As long as the political taboo on raising taxes endures, the service will be in financial peril. 

It has long been clear that the NHS is in financial ill-health. But today's figures, conveniently delayed until after the Conservative conference, are still stunningly bad. The service ran a deficit of £930m between April and June (greater than the £820m recorded for the whole of the 2014/15 financial year) and is on course for a shortfall of at least £2bn this year - its worst position for a generation. 

Though often described as having been shielded from austerity, owing to its ring-fenced budget, the NHS is enduring the toughest spending settlement in its history. Since 1950, health spending has grown at an average annual rate of 4 per cent, but over the last parliament it rose by just 0.5 per cent. An ageing population, rising treatment costs and the social care crisis all mean that the NHS has to run merely to stand still. The Tories have pledged to provide £10bn more for the service but this still leaves £20bn of efficiency savings required. 

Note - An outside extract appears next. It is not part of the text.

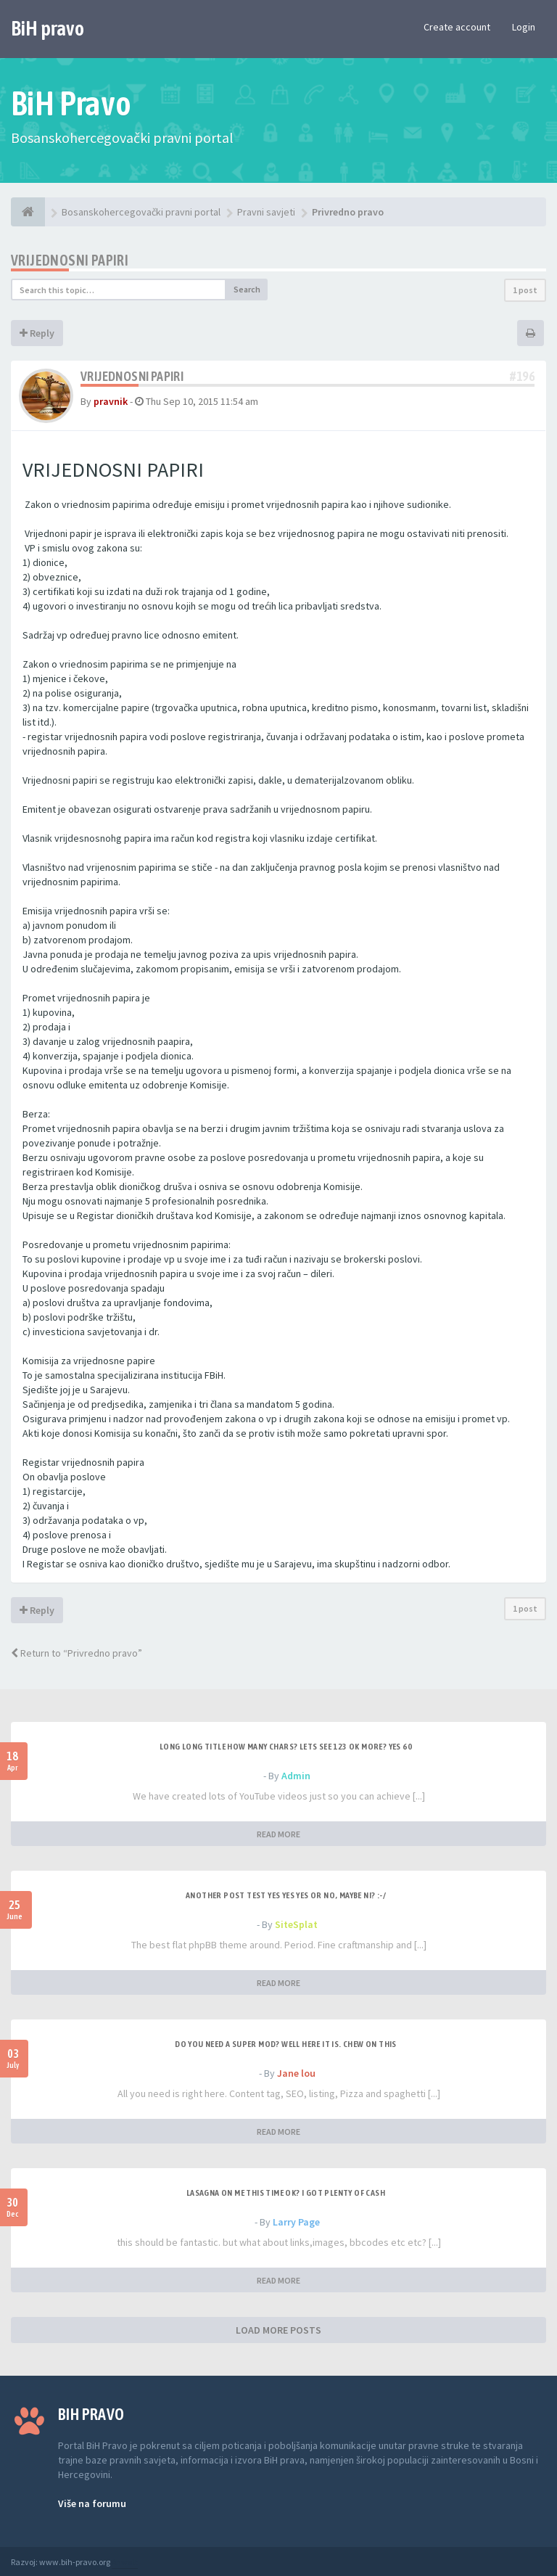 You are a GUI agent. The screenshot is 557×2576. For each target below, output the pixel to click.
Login (523, 26)
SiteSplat (296, 1924)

Speculation is now turning to whether George Osborne will provide an emergency injection of funds in the Autumn Statement on 25 November. But the long-term question is whether anyone is prepared to offer a sustainable solution to the crisis. Health experts argue that only a rise in general taxation (income tax, VAT, national insurance), patient charges or a hypothecated "health tax" will secure the future of a universal, high-quality service. But the political taboo against increasing taxes on all but the richest means no politician has ventured into this territory. Shadow health secretary Heidi Alexander has today called for the government to "find money urgently to get through the coming winter months". But the bigger question is whether, under Jeremy Corbyn, Labour is prepared to go beyond sticking-plaster solutions. 

George Eaton is political editor of the New Statesman.